次に、コントロールの動作を確認するための分離コードを示しますので、実際にテストしてみてください。

private void button1_Click(object sender, EventArgs e)
{
  MessageBox.Show("button1_Click");
}

private void button1_KeyDown(object sender, System.Windows.Forms.KeyEventArgs e)
{
  this.button1_Click(sender, EventArgs.Empty);
}

private void button2_Click(object sender, RoutedEventArgs e)
{
  MessageBox.Show("button2_Click");
}

上の図を見てのとおり、ボタンの表面色は単色で、Windows Vista/7 のテーマを反映しません

WPF におけるアクセスキーの指定は、アンダースコア "_" ですが、従来どおり、アンパサンド "&" を使います。しかし、"&" は XML 構文の規則に違反する記号なので、"&amp;" を使わなければなりません。
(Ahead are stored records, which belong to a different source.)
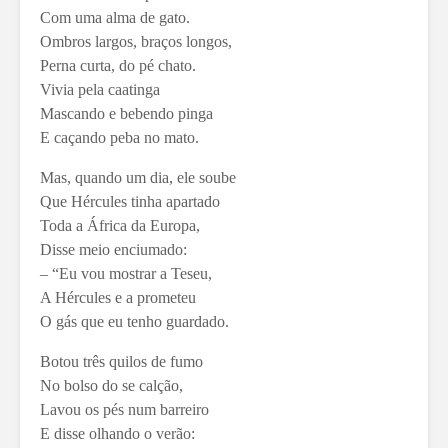
Com uma alma de gato.
Ombros largos, braços longos,
Perna curta, do pé chato.
Vivia pela caatinga
Mascando e bebendo pinga
E caçando peba no mato.
Mas, quando um dia, ele soube
Que Hércules tinha apartado
Toda a África da Europa,
Disse meio enciumado:
– “Eu vou mostrar a Teseu,
A Hércules e a prometeu
O gás que eu tenho guardado.
Botou três quilos de fumo
No bolso do se calção,
Lavou os pés num barreiro
E disse olhando o verão:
上記のコードでは KeyDown イベントハンドラを設定していますが、これがなくてもマウスによるクリックには反応します。しかし、ボタンにフォーカスがあるときに [Return] キーを押しても反応しません。そこで、ボタンがフォーカスがあるときに [Return] キーを押すと、Click イベントが強制的に発生するようにしました。

もう一つの注意事項は、WindowsFormsHost コントロールには一つの子要素しか配置できません、また子要素のサイズは WindowsFormsHost コントロールの位置とサイズに制約されます。つまり、子要素独自に位置とサイズを指定することはできません。上記の XAML コードを見てのとおり、ボタンのサイズは指定しないかわりに、WindowsFormsHost コントロールのサイズをボタンコントロールのサイズとして設定しています。

ということで、Windows フォームアプリケーションを WPF アプリケーションで使うには制限が多すぎます。テキストエディタコントロールのようにビジュアルな要素の少ないコントロールぐらいしか使えないと思います。WPF はカスタムコントロールを作ることが容易ですから WPF コントロールとして作り直すことをすすめます。